Psalm 106, though, is the flip-side of Psalm 105. The theme of this psalm is rebellion. It goes back to Moses and the people in Egypt and acknowledges that the people didn’t appreciate God’s miracles to bring them out of bondage (v. 7 Eng), that they were rebellious in the desert (v. 14 Eng), that God had to open up the earth to swallow Dothan and Abiram (v. 17 Eng / see Numbers 16), that the people had made a false idol with the golden calf at Sinai/Horeb (v. 19 Eng / see Exodus 34), that they had refused to enter the land of promise (v. 24 Eng / see Numbers 14), that they worshiped false gods in an orgy at Baal-Peor (v. 28 Eng / see Numbers 25), that their whining at Meribah forced Moses in a position where he ended up sinning (v. 32 Eng / see Numbers 20), and that they failed to conquer all of the people they were supposed to conquer in taking the land of promise (v. 34 Eng / see Judges 1-3 for this pattern).
The good news about Psalm 106 is that it recognizes God’s punishment in exiling the people from the land, but it also recognizes God’s grace (vv. 44-48 Eng) and the possibility of forgiveness, reconciliation, and meaningful service. So, while Psalm 106 could be perceived as something of a “downer,” it ends up being a tremendous message of hope and a challenge to start our history with God’s forgiveness.
There are a lot of people who don’t have a good answer to the question with which we started this devotional. “Where does history begin?” In the novel, I was horrified to read the truth in the following statement: “For Hana [a Palestinian character], the date was the flight of her family in 1948—as with Carole [a Jewish character], she was marked by events she had never witnessed.” (p. 62). Yet, I know lots of people who have their history begin with an excuse about genetics. They claim that God made them this way or that they have a defective gene. I know people who have their history begin with a traumatic or dysfunctional childhood. When I visited Ireland, I met people who could never forget the “troubles.” When the Palestinian was a guest in my house, I realized he could never forget the atrocities committed in that conflict. When I lived in the South, I realized that there are still groups who refuse to admit that bringing the South back into the Union was a good idea. And I still run into people almost daily who are living in their personal past.

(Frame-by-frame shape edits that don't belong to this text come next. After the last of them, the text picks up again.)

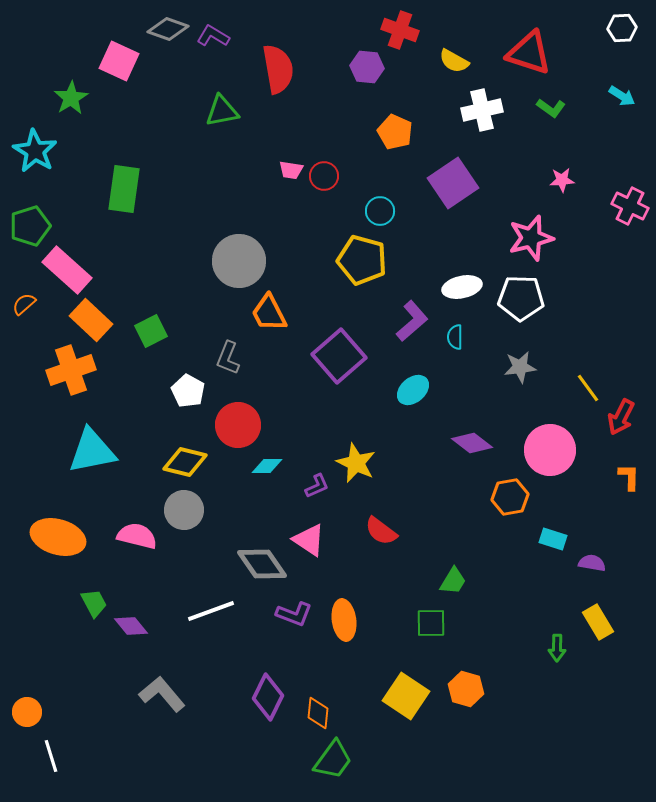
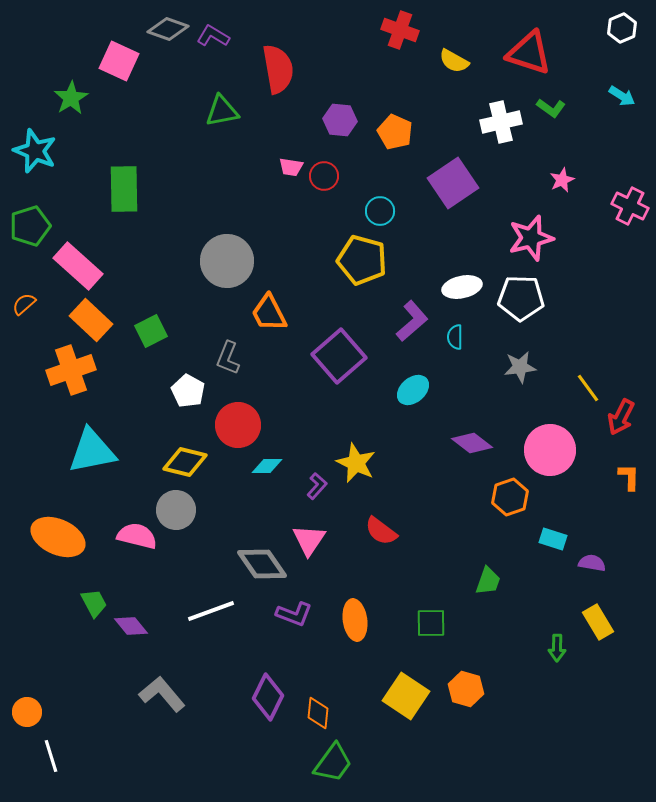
white hexagon at (622, 28): rotated 20 degrees counterclockwise
purple hexagon at (367, 67): moved 27 px left, 53 px down
white cross at (482, 110): moved 19 px right, 12 px down
cyan star at (35, 151): rotated 9 degrees counterclockwise
pink trapezoid at (291, 170): moved 3 px up
pink star at (562, 180): rotated 20 degrees counterclockwise
green rectangle at (124, 189): rotated 9 degrees counterclockwise
gray circle at (239, 261): moved 12 px left
pink rectangle at (67, 270): moved 11 px right, 4 px up
purple L-shape at (317, 486): rotated 24 degrees counterclockwise
orange hexagon at (510, 497): rotated 9 degrees counterclockwise
gray circle at (184, 510): moved 8 px left
orange ellipse at (58, 537): rotated 8 degrees clockwise
pink triangle at (309, 540): rotated 30 degrees clockwise
green trapezoid at (453, 581): moved 35 px right; rotated 12 degrees counterclockwise
orange ellipse at (344, 620): moved 11 px right
green trapezoid at (333, 760): moved 3 px down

But the great promise of these two Psalms is that history can begin with God’s action! We can mark history from God’s intervention. And even when we fail (as Israel recounted in Psalm 106), we can look to God’s grace for reconciliation and a restart. “Where does history begin?” Instead of beginning in atrocity and tragedy, we are graced with the realization that history begins with God’s entrance into our lives.